It’s Money Week, and we’re talking to well-known New Zealanders about their financial lives and the lessons they've learned over the years.
We continue the conversation with Westpac Chief Economist, Dominick Stephens, who opens up about what money means to him, his best investments, and some of the missteps along the way.
What were your parents like with money and what effect do you think it’s had on your financial habits?
My parents were pretty thoughtful with money, and I think that rubbed off on me a bit.
What was your first job and how much did it pay?
As a kid I gardened for my parents for $1 an hour! In my teenage years I got $10 an hour gardening for people in the neighbourhood. The “proper” jobs I had in my late teens and early twenties, like printer’s assistant or store security guard, all paid less than that.
What was your best financial decision or purchase?
Not buying a house in Wellington in 2007. House prices fell hard in 2008 and hadn’t recovered by the time we moved to Auckland in 2011. Also, instead of borrowing at the 10% mortgage rate of the day we paid rent equivalent to 3% of the house’s value. That saved us a lot of money to put towards a bigger deposit later, and also allowed us to raise our young kids in a better house than we could have afforded to buy at the time.
What was your worst financial decision or purchase?
Buying shares in an Australian biofuel company. The environmentalist in me loved the idea, but the Australian Government changed the rules shortly after I bought and the shares became virtually worthless.
Has there been a time in your life when you didn’t know how you were going to pay the bills?
Only in a self-inflicted sort of way. When I was twenty I decided to take a year off university to travel to South America. For a year beforehand I lived on less than the student allowance, including rent, and saved the difference. That was very tight but I did pay the bills. Once I was in South America, the budget for the whole ten months was just $6000. Trouble was, the New Zealand dollar plunged in value and I had no way of knowing that, so I unexpectedly ran out of money and ran into some pretty hairy moments! But although I had to live extremely frugally for a while, that is not the same as experiencing poverty. I was among some of the poorest people in the world, but unlike them I had choices and opportunities ahead of me.
What does financial freedom look like to you?
Financial freedom is sleeping well at night because you are not worried about money. It can be achieved by spending less than you earn. My grandmother was financially free because she spent less each week than her national superannuation.

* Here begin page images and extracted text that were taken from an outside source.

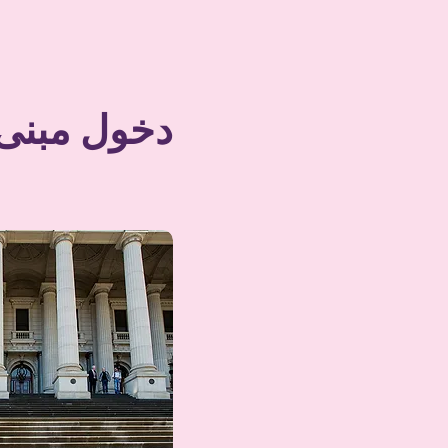
دخول مبنى 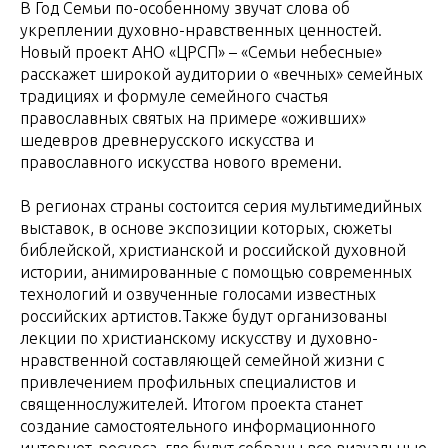
В Год Семьи по-особенному звучат слова об
укреплении духовно-нравственных ценностей.
Новый проект АНО «ЦРСП» – «Семьи небесные»
расскажет широкой аудитории о «вечных» семейных
традициях и формуле семейного счастья
православных святых на примере «оживших»
шедевров древнерусского искусства и
православного искусства нового времени.
В регионах страны состоится серия мультимедийных
выставок, в основе экспозиции которых, сюжеты
библейской, христианской и российской духовной
истории, анимированные с помощью современных
технологий и озвученные голосами известных
российских артистов.Также будут организованы
лекции по христианскому искусству и духовно-
нравственной составляющей семейной жизни с
привлечением профильных специалистов и
священнослужителей. Итогом проекта станет
создание самостоятельного информационного
интернет-ресурса, где будут собраны все визуальные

Some people on six-figure salaries are not financially free because they have taken on large spending commitments.
What’s been the most difficult lesson you have learned about money?
Those biofuel shares! It taught me the importance of researching the facts before making any investment.
What plans do you have for saving for retirement?
I plan to make sure my savings are well diversified and that a large portion of them are in overseas assets. Over a lifetime one of the risks we face is the little old New Zealand economy faltering and/or the New Zealand dollar falling in value, which could reduce the purchasing power of our savings. Denominating your savings in a variety of currencies reduces this risk.
What financial advice would you give to your younger self?
Salary is not the most important consideration in your early career. Far more valuable is the experience your early jobs give you.
You come into a surprise $100,000 windfall tomorrow. What do you do with it?
If I had debt I would put the $100K toward paying it off. If I didn’t have debt, I would add it to my savings. Boring, I know!